Jarek created TRAFODION-2070:
--------------------------------
Summary: Trafodion cannot adjust your working status in time when
network broken.
Key: TRAFODION-2070
URL: https://issues.apache.org/jira/browse/TRAFODION-2070
Project: Apache Trafodion
Issue Type: Bug
Components: dtm
Affects Versions: 2.0-incubating, 2.1-incubating
Reporter: Jarek
Issue Title: Trafodion cannot adjust your working status in time when network
broken.
Test Steps (including part 1 and part 2):
Preconditoin: the testing environment is good, including HDFS, HBase and EsgnDB.

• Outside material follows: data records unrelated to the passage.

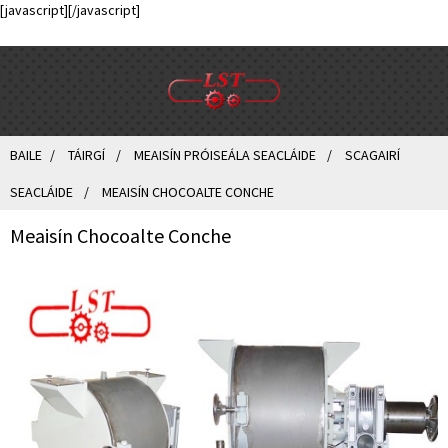
[javascript]
[/javascript]
BAILE
TÁIRGÍ
MEAISÍN PRÓISEÁLA SEACLÁIDE
SCAGAIRÍ
SEACLÁIDE
MEAISÍN CHOCOALTE CONCHE
Meaisín Chocoalte Conche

Part 1: Network broken occurred for a long time, here limit it as 15 minutes.
Step 0. We login a traci interface to run a SQL statement ‘STMT_A’, like
insert/delete/update/select, at the same time, the sql statement has running
for several minutes.
Step 1. Use command ‘iptables -I INPUT -s $NODE_HOST -j DROP’ to make nap104
node’s network unreachable for 15 minutes.
Step 2. Start to do check Step 0, major SQL command and HDFS/HBase running
status.
Here, check Step 0 and major SQL command should be on nap101, nap102 and
nap103 nodes.
T-1 :
Step 0 Comments
Expect 1. When TRAFCI is connected to nap104 node, the SQL statement
‘STMT_A’ run failed and exit TRAFCI normally.
2. When TRAFCI is connected to nap101/nap102/nap103 node, the SQL
statement ‘STMT_A’ run success and exit TRAFCI normally.
Actual For expect 1:
ISSUE 1: By checking the QID status of the SQL statement ‘STMT_A’, it normally
displays “SQL>get statistics for qid
MXID11003025894212331445711895145000000000206U3333300_339_SQL_CUR_7;
*** ERROR[2024] Server Process $ZSM003 is not running or could not be created.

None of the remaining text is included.